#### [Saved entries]
--------------------------------------------------

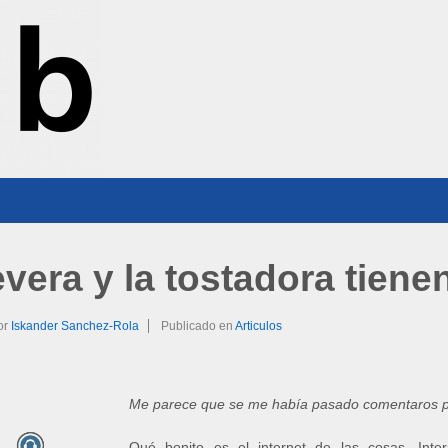
vera y la tostadora tiene
or
Iskander Sanchez-Rola
Publicado en
Articulos
Me parece que se me había pasado comentaros
Qué bonito es el internet de las cosas, Inte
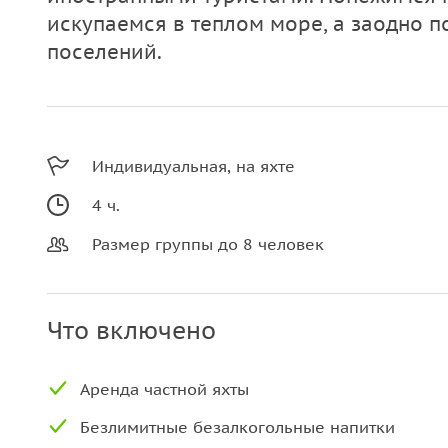
искупаемся в теплом море, а заодно 
поселений.
Индивидуальная, на яхте
4 ч.
Размер группы до 8 человек
Что включено
Аренда частной яхты
Безлимитные безалкогольные напитки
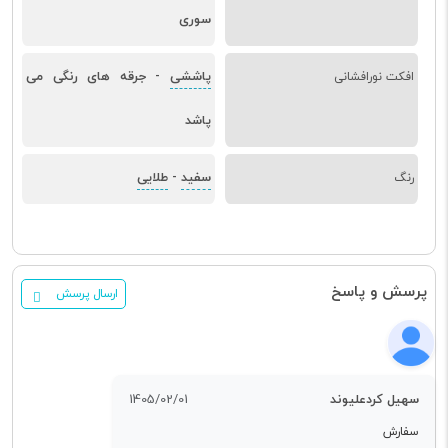
سوری
پاششی
جرقه های رنگی می
افکت نورافشانی
-
پاشد
سفید
طلایی
رنگ
-
پرسش و پاسخ
ارسال پرسش
سهیل کردعلیوند
1405/02/01
سفارش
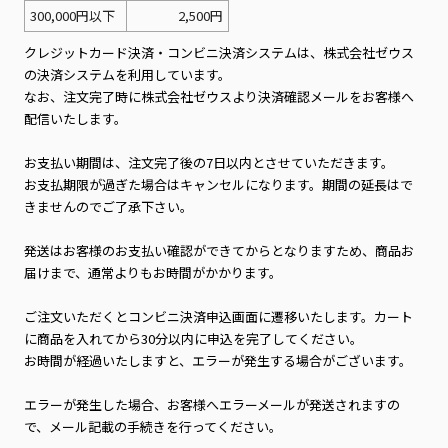
300,000円以下
2,500円
クレジットカード決済・コンビニ決済システムは、株式会社ゼウス
の決済システムを利用しています。
なお、注文完了時に株式会社ゼウスより決済確認メールをお客様へ
配信いたします。
お支払い期間は、注文完了後の7日以内とさせていただきます。
お支払期限が過ぎた場合はキャンセルになります。期間の延長はで
きませんのでご了承下さい。
発送はお客様のお支払い確認ができてからとなりますため、商品お
届けまで、通常よりもお時間がかかります。
ご注文いただくとコンビニ決済申込画面に遷移いたします。カート
に商品を入れてから30分以内に申込を完了してください。
お時間が経過いたしますと、エラーが発生する場合がございます。
エラーが発生した場合、お客様へエラーメールが発送されますの
で、メール記載の手続きを行ってください。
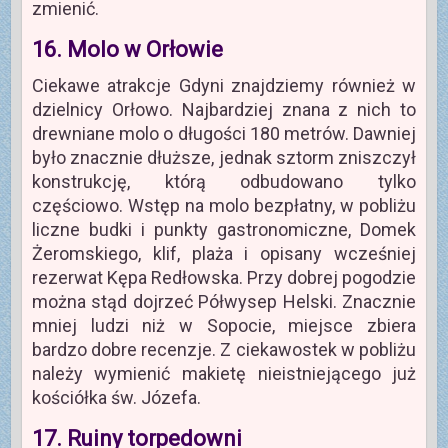
zmienić.
16. Molo w Orłowie
Ciekawe atrakcje Gdyni znajdziemy również w
dzielnicy Orłowo. Najbardziej znana z nich to
drewniane molo o długości 180 metrów. Dawniej
było znacznie dłuższe, jednak sztorm zniszczył
konstrukcję, którą odbudowano tylko
częściowo. Wstęp na molo bezpłatny, w pobliżu
liczne budki i punkty gastronomiczne, Domek
Żeromskiego, klif, plaża i opisany wcześniej
rezerwat Kępa Redłowska. Przy dobrej pogodzie
można stąd dojrzeć Półwysep Helski. Znacznie
mniej ludzi niż w Sopocie, miejsce zbiera
bardzo dobre recenzje. Z ciekawostek w pobliżu
należy wymienić makietę nieistniejącego już
kościółka św. Józefa.
17. Ruiny torpedowni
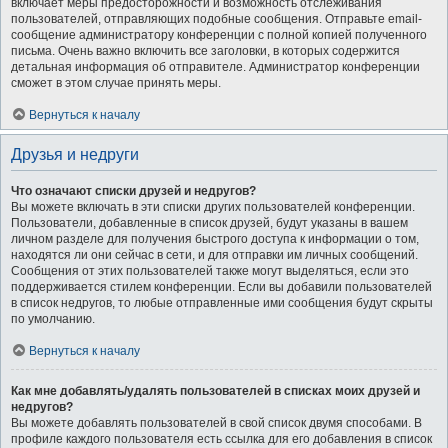
включает меры предосторожности и возможность отслеживания
пользователей, отправляющих подобные сообщения. Отправьте email-
сообщение администратору конференции с полной копией полученного
письма. Очень важно включить все заголовки, в которых содержится
детальная информация об отправителе. Администратор конференции
сможет в этом случае принять меры.
Вернуться к началу
Друзья и недруги
Что означают списки друзей и недругов?
Вы можете включать в эти списки других пользователей конференции.
Пользователи, добавленные в список друзей, будут указаны в вашем
личном разделе для получения быстрого доступа к информации о том,
находятся ли они сейчас в сети, и для отправки им личных сообщений.
Сообщения от этих пользователей также могут выделяться, если это
поддерживается стилем конференции. Если вы добавили пользователей
в список недругов, то любые отправленные ими сообщения будут скрыты
по умолчанию.
Вернуться к началу
Как мне добавлять/удалять пользователей в списках моих друзей и
недругов?
Вы можете добавлять пользователей в свой список двумя способами. В
профиле каждого пользователя есть ссылка для его добавления в список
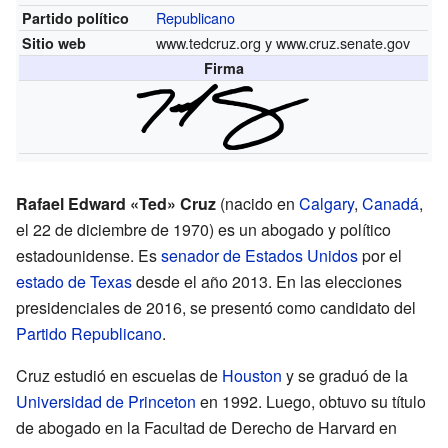
Republicano
Partido político
www.tedcruz.org
y
www.cruz.senate.gov
Sitio web
Firma
Rafael Edward «Ted» Cruz
(nacido en
Calgary
,
Canadá
,
el 22 de diciembre de 1970) es un abogado y político
estadounidense. Es
senador de Estados Unidos
por el
estado de Texas
desde el año 2013. En las elecciones
presidenciales de 2016, se presentó como candidato del
Partido Republicano
.
Cruz estudió en escuelas de
Houston
y se graduó de la
Universidad de Princeton
en 1992. Luego, obtuvo su título
de abogado en la Facultad de Derecho de Harvard en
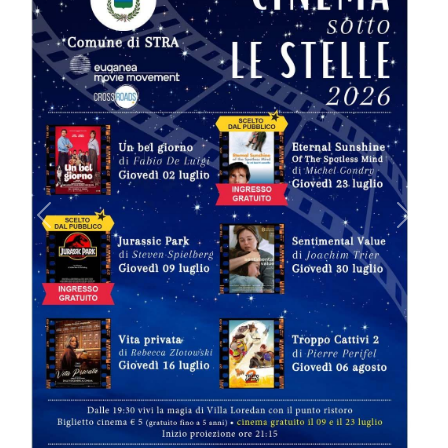
Previous
Next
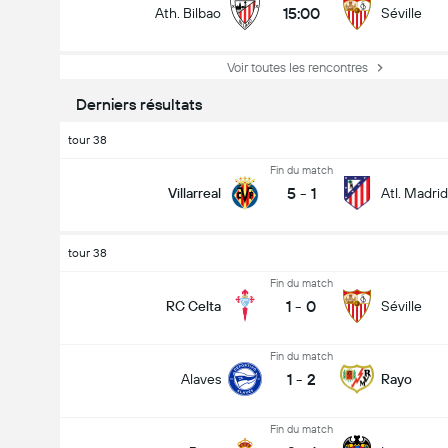
15:00
Ath. Bilbao
Séville
Voir toutes les rencontres
Derniers résultats
tour 38
Fin du match
5
-
1
Villarreal
Atl. Madrid
tour 38
Fin du match
1
-
0
RC Celta
Séville
Fin du match
1
-
2
Alaves
Rayo
Fin du match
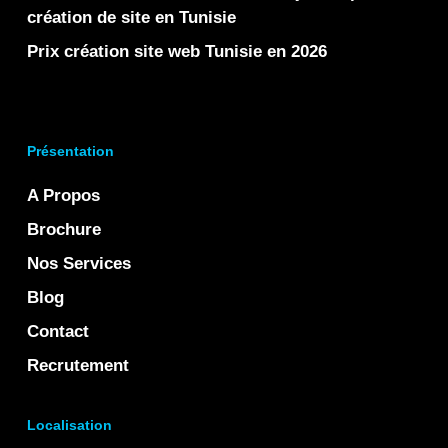
création de site en Tunisie
Prix création site web Tunisie en 2026
Présentation
A Propos
Brochure
Nos Services
Blog
Contact
Recrutement
Localisation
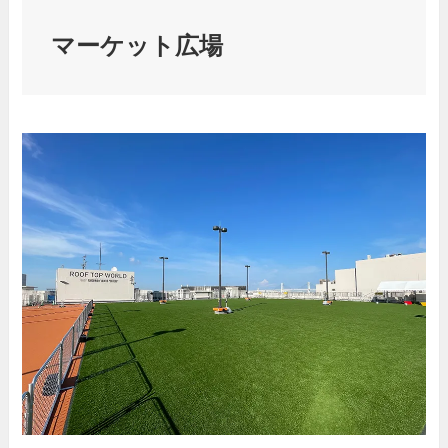
マーケット広場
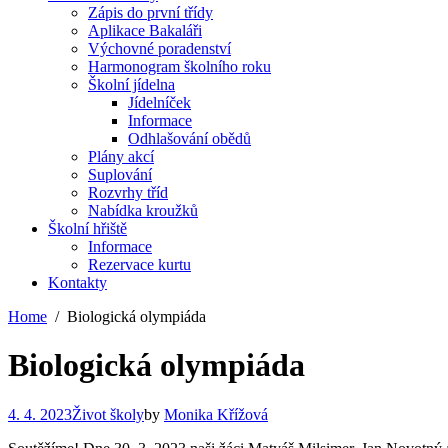
Zápis do první třídy
Aplikace Bakaláři
Výchovné poradenství
Harmonogram školního roku
Školní jídelna
Jídelníček
Informace
Odhlašování obědů
Plány akcí
Suplování
Rozvrhy tříd
Nabídka kroužků
Školní hřiště
Informace
Rezervace kurtu
Kontakty
Home
Biologická olympiáda
Biologická olympiáda
4. 4. 2023
Život školy
by
Monika Křížová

--------------------------------------------------

#### [PROBLEM]
Every line in the entries above that mentions the word "недругов" must be shown.

#### [REPLY]
Что означают списки друзей и недругов?
в список недругов, то любые отправленные ими сообщения будут скрыты
недругов?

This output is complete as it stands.